Mardi, 29 Novembre 2011 

MALIKA ARABI PRÉSENTE “ÉCLATS DE VIE” AU CAFÉ LITTÉRAIRE DE BÉJAÏA  “J’ai laissé parler la petite fille que j’étais”  Par : Mustapha BENSADI dans 1.LECTURE 15_200_150

Cette auteure a, le temps d’un débat avec le public béjaoui, évoqué son roman autobiographique poignant. Elle a par ailleurs expliqué son rapport à la langue française, tout en exprimant son point de vue quant à la situation des femmes en Algérie.

Malika Arabi était l’invitée, samedi dernier, du café littéraire de la Maison de la culture de Béjaïa. Elle y a présenté son roman autobiographique, Éclats de vies (éditions Tiwizi production). 
Par cette œuvre bouleversante, Malika Arabi relate une longue tranche de sa vie, durant la guerre de Libération nationale. Une vie faite de traumatismes surtout, avec un frère tombé au champ d’honneur, un père jeté en prison, une mère emprisonnée également, puis torturée.

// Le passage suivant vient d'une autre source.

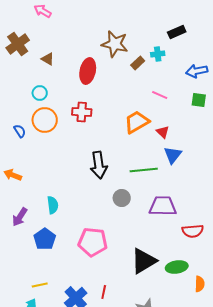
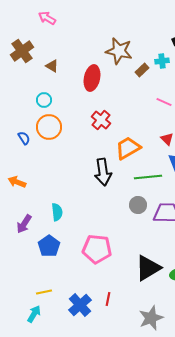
red cross: (82, 112) -> (101, 120), moved, turned 36
orange trapezoid: (137, 122) -> (128, 148), moved
gray circle: (122, 198) -> (138, 205), moved

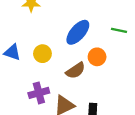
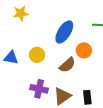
purple cross: (39, 93) -> (39, 89), turned 36

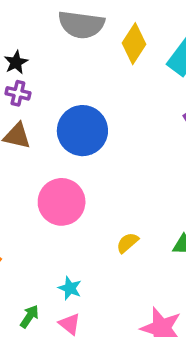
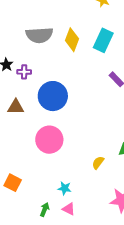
purple cross: (18, 93) -> (24, 72), moved
yellow semicircle: (127, 243) -> (98, 163), moved

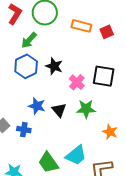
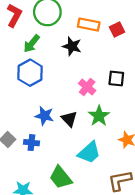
black star: (54, 66) -> (72, 46), moved
black square: (104, 76) -> (116, 79), size x0.7
green star: (86, 109) -> (99, 116), turned -30
cyan trapezoid: (76, 155) -> (89, 152), moved

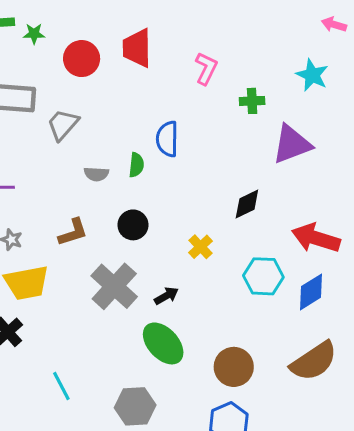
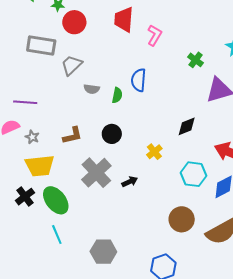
red circle: (82, 59) -> (74, 22), moved
pink L-shape: (206, 68) -> (155, 35), moved
green cross: (252, 101) -> (196, 60), turned 35
gray semicircle: (96, 174) -> (92, 89), moved
green ellipse: (163, 343) -> (56, 200), moved
brown circle: (234, 367) -> (182, 219), moved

Que de blessures ! C’est en tout cas l’enfance de Malika Arabi dans le très beau village de Tarsift, pas loin de Tghzirt-sur-mer, en Kabylie maritime. Des interrogations, des remarques et des commentaires fusaient des quatre coins de la salle qui a abrité cette rencontre. Difficile de rester indifférent face à un parcours tel que celui de Malika Arabi. “Dans ce livre, j’ai simplement laissé parler spontanément la petite fille que j’étais, sans me soucier de vérifier par exemple les dates”, a-t-elle confié. En effet, l’écrivaine a opté pour une écriture littéraire, romanesque, et non de précision historique. Son souci n’était pas de relater avec exactitude ce qui s’est passé durant la guerre de Libération, mais de raconter le drame d’une petite fille, au cœur de cette guerre. Au fil de la discussion, et sur un autre registre, Malika Arabi a avoué n’avoir lu qu’une seule écrivaine algérienne, à savoir Malika Mokeddem. 

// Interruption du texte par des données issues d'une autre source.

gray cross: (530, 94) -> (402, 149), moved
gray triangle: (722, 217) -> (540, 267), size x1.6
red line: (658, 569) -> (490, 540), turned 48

Abordant la question de la langue française, elle a signalé, sans ambages qu’elle faisait “la différence entre le Français tortionnaire (de 1830 à 1962) et celui qui m’a permis d’aller à l’école, et par conséquent de m’émanciper”. Malika Arabi estimera plus loin, en reprenant le célèbre aphorisme de Kateb Yacine relatif à la langue française : “C’est tellement vrai ce qu’il a dit, la langue française est un très beau butin de guerre”. Durant le débat, la romancière est revenue sur la situation des femmes en Algérie qui, selon elle, ne fait que régresser. Elle a martelé à ce propos : “Non ! La femme ne fait que reculer, éternelle soumise, je ne suis pas du tout optimiste quant à l’amélioration de la condition de la femme dans notre société”. 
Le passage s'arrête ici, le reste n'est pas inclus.